Each record below should be output verbatim, without pictures.

* * *

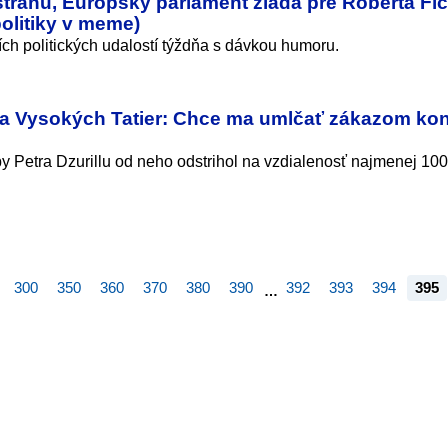
 stranu, Európsky parlament žiada pre Roberta Fi
olitiky v meme)
ch politických udalostí týždňa s dávkou humoru.
ora Vysokých Tatier: Chce ma umlčať zákazom kon
y Petra Dzurillu od neho odstrihol na vzdialenosť najmenej 100
300
350
360
370
380
390
392
393
394
395
…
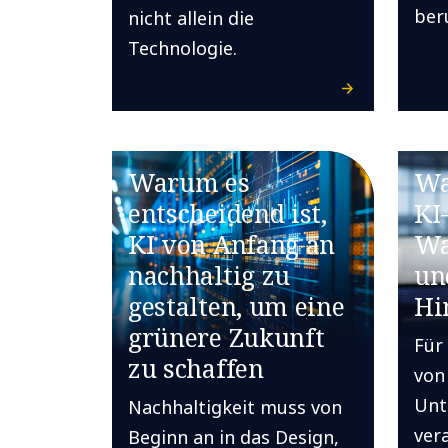
ber
nicht allein die
Technologie.
Warum es
Wa
entscheidend ist,
KI
KI von Anfang an
Wa
nachhaltig zu
un
gestalten, um eine
Hi
grünere Zukunft
Für
zu schaffen
von
Unt
Nachhaltigkeit muss von
ver
Beginn an in das Design,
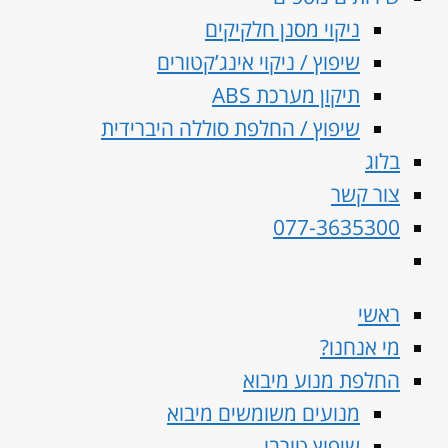
ניקוי מסנן חלקיקים
שיפוץ / ניקוי אינג’קטורים
תיקון מערכת ABS
שיפוץ / החלפת סוללה היברידית
בלוג
צור קשר
077-3635300
ראשי
מי אנחנו?
החלפת מנוע מיבוא
מנועים משומשים מיבוא
שיפוץ טורבו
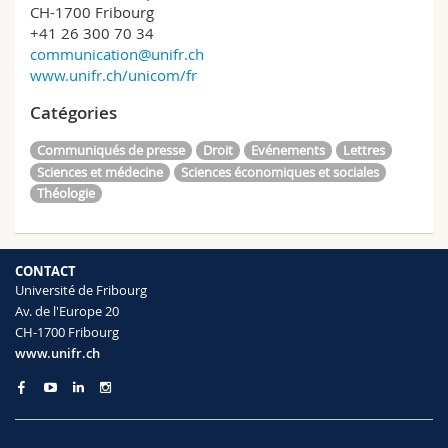
CH-1700 Fribourg
+41 26 300 70 34
communication@unifr.ch
www.unifr.ch/unicom/fr
Catégories
Communiqués de presse
Droit
Evénements
Lettres
Sciences et médecine
Sciences économiques et sociales
Théologie
CONTACT
Université de Fribourg
Av. de l'Europe 20
CH-1700 Fribourg
www.unifr.ch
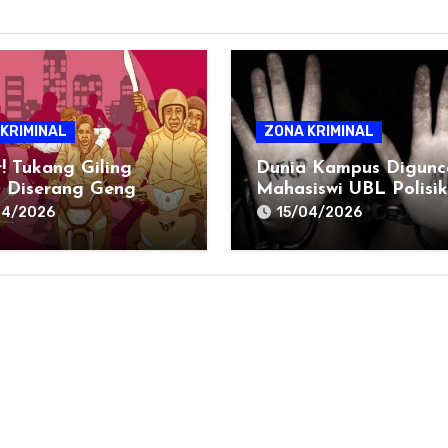
KRIMINAL
ZONA KRIMINAL
! Tukang Giling
Dunia Kampus Digunc
 Diserang Geng
Mahasiswi UBL Polisi
 Di Medan, Ini
Dosen, Ini Faktanya
04/2026
15/04/2026
loginya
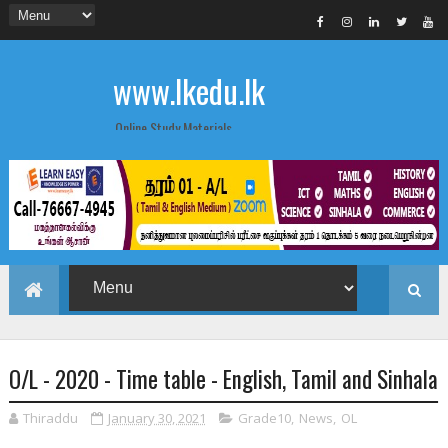
www.lkedu.lk
Online Study Materials
O/L - 2020 - Time table - English, Tamil and Sinhala
Thiraddu
January 30, 2021
Grade10
,
News
,
OL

* * *

-- FINISHED TASK --
 stranu, Európsky parlament žiada pre Roberta Fi
olitiky v meme)
ch politických udalostí týždňa s dávkou humoru.
ora Vysokých Tatier: Chce ma umlčať zákazom kon
y Petra Dzurillu od neho odstrihol na vzdialenosť najmenej 100
300
350
360
370
380
390
392
393
394
395
…
ber
nicht allein die
Technologie.
Warum es
Wa
entscheidend ist,
KI
KI von Anfang an
Wa
nachhaltig zu
un
gestalten, um eine
Hi
grünere Zukunft
Für
zu schaffen
von
Unt
Nachhaltigkeit muss von
ver
Beginn an in das Design,
ניקוי מסנן חלקיקים
שיפוץ / ניקוי אינג’קטורים
תיקון מערכת ABS
שיפוץ / החלפת סוללה היברידית
בלוג
צור קשר
077-3635300
ראשי
מי אנחנו?
החלפת מנוע מיבוא
מנועים משומשים מיבוא
שיפוץ טורבו
CH-1700 Fribourg
+41 26 300 70 34
communication@unifr.ch
www.unifr.ch/unicom/fr
Catégories
Communiqués de presse
Droit
Evénements
Lettres
Sciences et médecine
Sciences économiques et sociales
Théologie
CONTACT
Université de Fribourg
Av. de l'Europe 20
CH-1700 Fribourg
www.unifr.ch
KRIMINAL
ZONA KRIMINAL
! Tukang Giling
Dunia Kampus Digunc
 Diserang Geng
Mahasiswi UBL Polisi
 Di Medan, Ini
Dosen, Ini Faktanya
04/2026
15/04/2026
loginya
www.lkedu.lk
Online Study Materials
O/L - 2020 - Time table - English, Tamil and Sinhala
Thiraddu
January 30, 2021
Grade10
,
News
,
OL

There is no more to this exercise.